THE TASK —
Pick out each line in these entries that contains the string "Nothing".

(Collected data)
_ _ _

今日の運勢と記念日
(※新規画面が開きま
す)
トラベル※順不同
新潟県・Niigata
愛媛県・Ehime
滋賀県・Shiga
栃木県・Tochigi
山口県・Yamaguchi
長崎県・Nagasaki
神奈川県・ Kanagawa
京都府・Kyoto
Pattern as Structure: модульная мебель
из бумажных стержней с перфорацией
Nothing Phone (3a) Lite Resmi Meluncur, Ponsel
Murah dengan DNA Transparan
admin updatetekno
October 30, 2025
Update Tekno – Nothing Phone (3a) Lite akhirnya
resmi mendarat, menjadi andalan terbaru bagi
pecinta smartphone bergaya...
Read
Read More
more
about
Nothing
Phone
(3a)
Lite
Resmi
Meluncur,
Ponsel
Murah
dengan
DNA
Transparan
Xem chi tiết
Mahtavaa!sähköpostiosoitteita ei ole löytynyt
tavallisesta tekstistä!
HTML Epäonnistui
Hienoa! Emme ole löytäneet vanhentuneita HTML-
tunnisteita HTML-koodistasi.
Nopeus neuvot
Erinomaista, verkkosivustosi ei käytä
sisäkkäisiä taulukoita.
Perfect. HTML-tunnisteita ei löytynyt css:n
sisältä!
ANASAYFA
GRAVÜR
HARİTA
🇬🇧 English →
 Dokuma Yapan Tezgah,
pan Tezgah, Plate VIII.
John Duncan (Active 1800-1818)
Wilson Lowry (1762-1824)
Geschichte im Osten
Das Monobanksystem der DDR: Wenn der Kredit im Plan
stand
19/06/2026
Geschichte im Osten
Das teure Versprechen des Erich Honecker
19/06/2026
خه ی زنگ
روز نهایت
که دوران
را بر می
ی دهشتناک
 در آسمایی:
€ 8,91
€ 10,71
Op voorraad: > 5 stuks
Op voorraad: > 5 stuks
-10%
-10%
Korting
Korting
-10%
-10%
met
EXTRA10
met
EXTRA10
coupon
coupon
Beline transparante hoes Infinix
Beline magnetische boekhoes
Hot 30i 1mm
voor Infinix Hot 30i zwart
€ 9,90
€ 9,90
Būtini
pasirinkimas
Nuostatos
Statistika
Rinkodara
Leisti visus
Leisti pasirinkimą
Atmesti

_ _ _

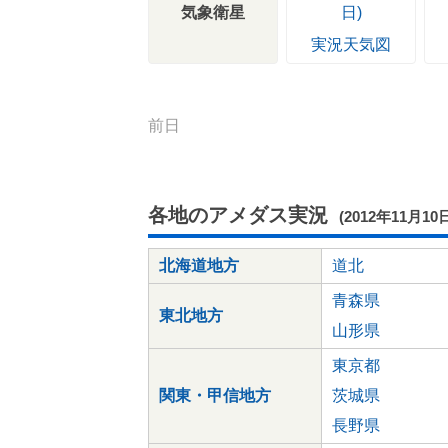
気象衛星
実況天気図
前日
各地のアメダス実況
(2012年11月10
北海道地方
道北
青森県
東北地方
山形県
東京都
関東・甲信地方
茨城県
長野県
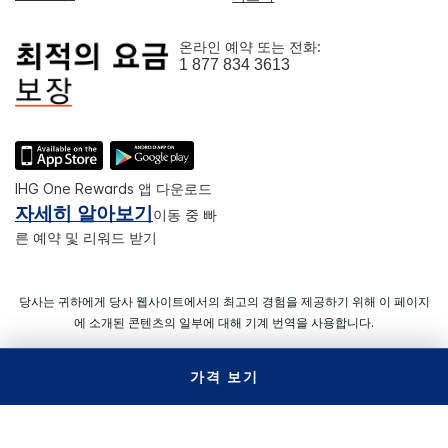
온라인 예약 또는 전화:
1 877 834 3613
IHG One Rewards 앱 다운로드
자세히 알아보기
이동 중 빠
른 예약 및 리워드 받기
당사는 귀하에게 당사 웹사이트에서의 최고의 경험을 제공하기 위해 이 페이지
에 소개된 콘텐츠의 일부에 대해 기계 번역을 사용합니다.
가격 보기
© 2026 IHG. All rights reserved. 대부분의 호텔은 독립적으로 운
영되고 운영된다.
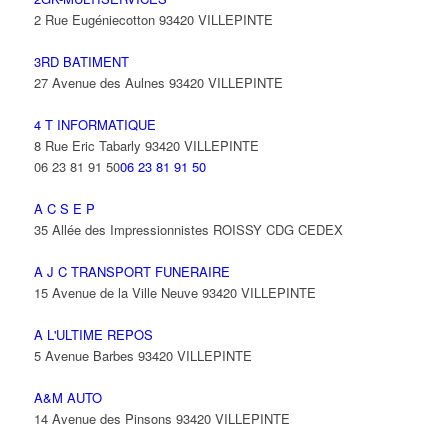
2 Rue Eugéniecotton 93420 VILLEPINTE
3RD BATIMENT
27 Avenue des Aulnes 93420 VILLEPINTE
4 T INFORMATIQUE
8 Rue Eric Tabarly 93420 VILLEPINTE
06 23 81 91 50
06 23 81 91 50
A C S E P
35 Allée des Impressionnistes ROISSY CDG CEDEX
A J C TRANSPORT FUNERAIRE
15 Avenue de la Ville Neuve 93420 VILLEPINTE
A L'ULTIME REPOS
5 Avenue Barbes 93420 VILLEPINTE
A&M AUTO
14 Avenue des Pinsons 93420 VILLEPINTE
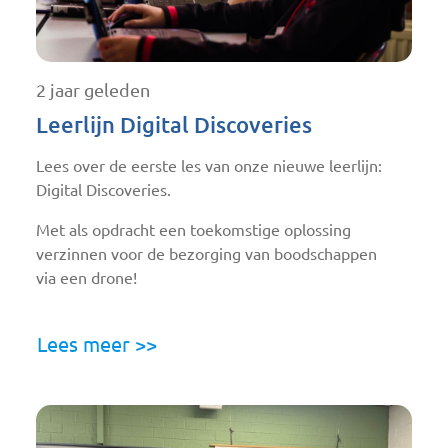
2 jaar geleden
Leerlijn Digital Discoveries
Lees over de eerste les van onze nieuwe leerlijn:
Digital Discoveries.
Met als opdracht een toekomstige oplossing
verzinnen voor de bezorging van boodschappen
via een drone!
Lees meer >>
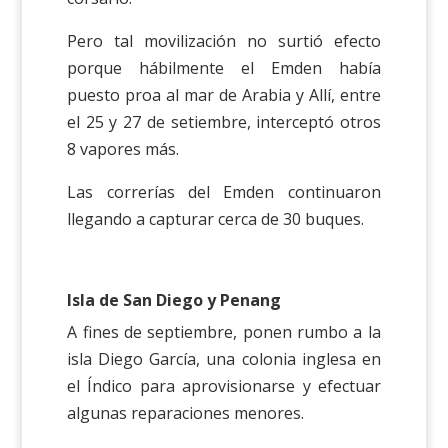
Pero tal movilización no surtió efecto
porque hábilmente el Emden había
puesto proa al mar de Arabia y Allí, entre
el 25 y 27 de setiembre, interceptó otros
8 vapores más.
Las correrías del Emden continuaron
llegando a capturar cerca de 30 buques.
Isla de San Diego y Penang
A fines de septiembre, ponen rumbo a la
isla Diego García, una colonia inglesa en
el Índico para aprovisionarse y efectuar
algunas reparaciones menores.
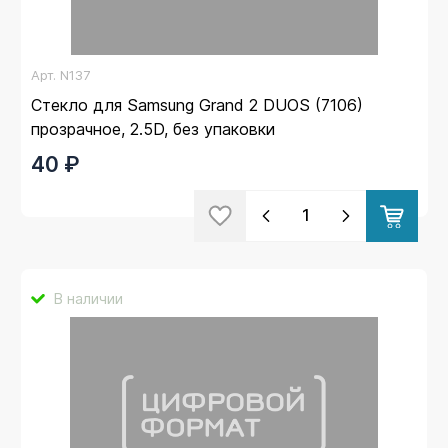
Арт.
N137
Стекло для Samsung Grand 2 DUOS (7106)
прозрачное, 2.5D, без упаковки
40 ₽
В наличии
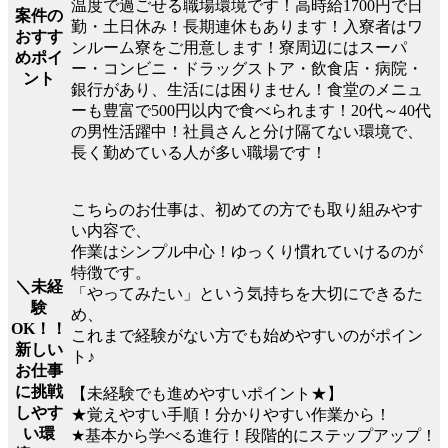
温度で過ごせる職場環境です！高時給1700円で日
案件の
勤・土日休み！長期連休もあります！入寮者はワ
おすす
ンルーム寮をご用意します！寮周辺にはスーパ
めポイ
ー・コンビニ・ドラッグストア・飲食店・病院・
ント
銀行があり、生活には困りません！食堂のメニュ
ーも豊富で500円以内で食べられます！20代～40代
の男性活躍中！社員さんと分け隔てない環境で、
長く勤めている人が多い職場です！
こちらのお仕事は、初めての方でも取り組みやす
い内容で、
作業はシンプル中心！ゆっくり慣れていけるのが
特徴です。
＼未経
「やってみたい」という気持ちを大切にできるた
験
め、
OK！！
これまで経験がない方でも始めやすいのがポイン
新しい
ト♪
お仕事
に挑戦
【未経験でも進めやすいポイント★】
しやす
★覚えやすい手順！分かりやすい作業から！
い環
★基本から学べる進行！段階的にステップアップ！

_ _ _

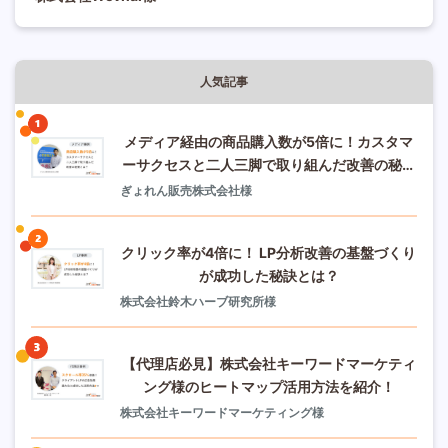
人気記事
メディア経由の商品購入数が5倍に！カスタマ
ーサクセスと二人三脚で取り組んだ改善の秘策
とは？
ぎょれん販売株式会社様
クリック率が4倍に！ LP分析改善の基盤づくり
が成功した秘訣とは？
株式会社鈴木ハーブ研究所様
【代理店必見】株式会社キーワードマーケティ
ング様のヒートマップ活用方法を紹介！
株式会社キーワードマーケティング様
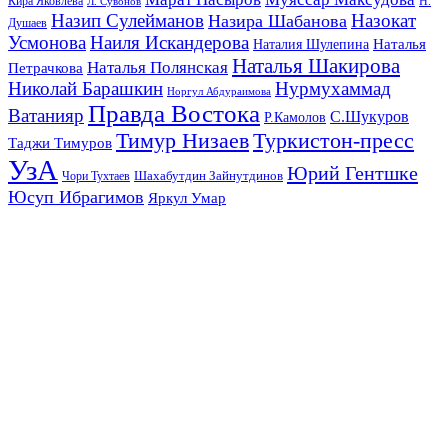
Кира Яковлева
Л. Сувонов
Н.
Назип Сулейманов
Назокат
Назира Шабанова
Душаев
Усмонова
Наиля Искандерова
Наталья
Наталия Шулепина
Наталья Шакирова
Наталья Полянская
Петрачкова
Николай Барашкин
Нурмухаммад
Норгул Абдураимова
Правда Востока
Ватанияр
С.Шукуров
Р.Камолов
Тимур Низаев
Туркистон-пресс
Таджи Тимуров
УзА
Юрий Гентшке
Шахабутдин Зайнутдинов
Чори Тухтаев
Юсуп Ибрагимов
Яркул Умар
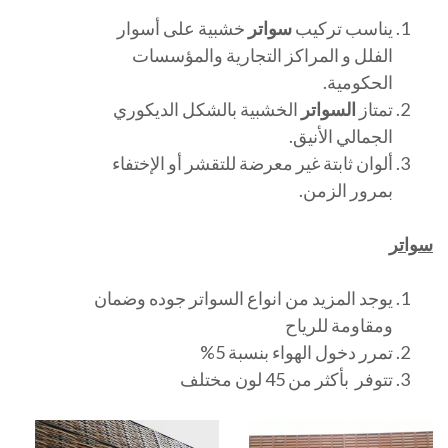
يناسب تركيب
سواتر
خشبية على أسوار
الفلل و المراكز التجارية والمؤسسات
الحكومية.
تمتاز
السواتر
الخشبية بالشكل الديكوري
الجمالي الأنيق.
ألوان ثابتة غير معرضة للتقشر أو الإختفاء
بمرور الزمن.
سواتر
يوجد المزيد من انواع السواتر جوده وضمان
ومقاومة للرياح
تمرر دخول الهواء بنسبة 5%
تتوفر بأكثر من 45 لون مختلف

_ _ _

WRITTEN SOLUTION —
Nothing Phone (3a) Lite Resmi Meluncur, Ponsel
Update Tekno – Nothing Phone (3a) Lite akhirnya
Nothing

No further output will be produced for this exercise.